I know that there was one going on every weekend in an earlier thread, but I want to see who all would be interested in meeting in a non-bar place seeing as I am only 20. Just gaining interest in this thread and seeing what times and ideas for places could be tossed up. I go to school and work during the week so it would have to be a weekend...preferably a Saturday.

-Mackey


----------



## TechMetalMan (Apr 2, 2006)

I'm game. 

I don't know of many cigar friendly places besides BM's. So I will suggest Serious Cigars. Just throwin' it out there.


----------



## JustAyoungMC (Feb 26, 2005)

Im down in galveston and would be interested; (are all houston area cigar smokers young  ) however, I bartend and saturday is my most profitable workday.

Keep me updated though.


----------



## LSU_Stogie (Feb 13, 2005)

Saturday or Sunday is fine with me, I am heading to Shreveport, LA this weekend but we definently need to do it soon...also, I know there are more than 2 people within the Houston area or would be willing to drive to come...


----------



## Stogmeister (Mar 22, 2006)

LSU_Stogie said:


> Saturday or Sunday is fine with me, I am heading to Shreveport, LA this weekend but we definently need to do it soon...also, I know there are more than 2 people within the Houston area or would be willing to drive to come...


Check out
http://www.frappr.com/clubstogie
if you want to call people out.

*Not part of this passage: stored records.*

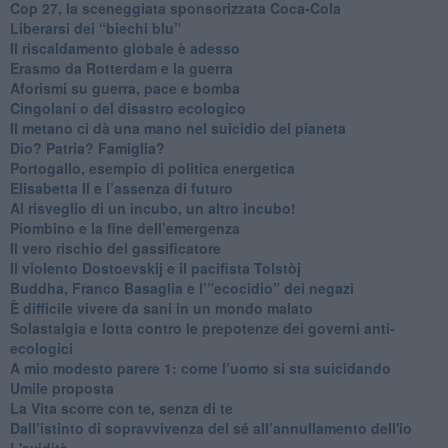
​Cop 27, la sceneggiata sponsorizzata Coca-Cola
​Liberarsi dei “biechi blu”
Il riscaldamento globale è adesso
​Erasmo da Rotterdam e la guerra
​Aforismi su guerra, pace e bomba
Cingolani o del disastro ecologico
​Il metano ci dà una mano nel suicidio del pianeta
​Dio? Patria? Famiglia?
Portogallo, esempio di politica energetica
​Elisabetta II e l’assenza di futuro
Al risveglio di un incubo, un altro incubo!
​Piombino e la fine dell’emergenza
​Il vero rischio del gassificatore
​Il violento Dostoevskij e il pacifista Tolstòj
​Buddha, Franco Basaglia e l’”ecocidio” dei negazi
​È difficile vivere da sani in un mondo malato
Solastalgia e lotta contro le prepotenze dei governi anti-
ecologici
​A mio modesto parere 1: come l’uomo si sta suicidando
​Umile proposta
​La Vita scorre con te, senza di te
​Dall’istinto di sopravvivenza del sé all’annullamento dell'io
L'avidità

I haven't been to Serious Cigars yet so I'd be cool with that. There is another good B&M in Sugarland (name eluding me) that would also be a possibility. I work with LSUTiger who lives in Katy and I'm sure he'd be in - of course we're both of age and wouldn't mind haven't a drink with our sticks!


----------



## 12stones (Jan 6, 2006)

Stogmeister said:


> Check out
> http://www.frappr.com/clubstogie
> if you want to call people out. I haven't been to Serious Cigars yet so I'd be cool with that. There is another good B&M in Sugarland (name eluding me) that would also be a possibility. I work with LSUTiger who lives in Katy and I'm sure he'd be in - of course we're both of age and wouldn't mind haven't a drink with our sticks!


The B&M in Sugar Land is the Smoke Ring. Cigar No Baka can usually be found there from the morning to early afternoon. Saturdays would be kind of rough for me because of family stuff going on but if you guys set a time and place, I'll see what I can do.


----------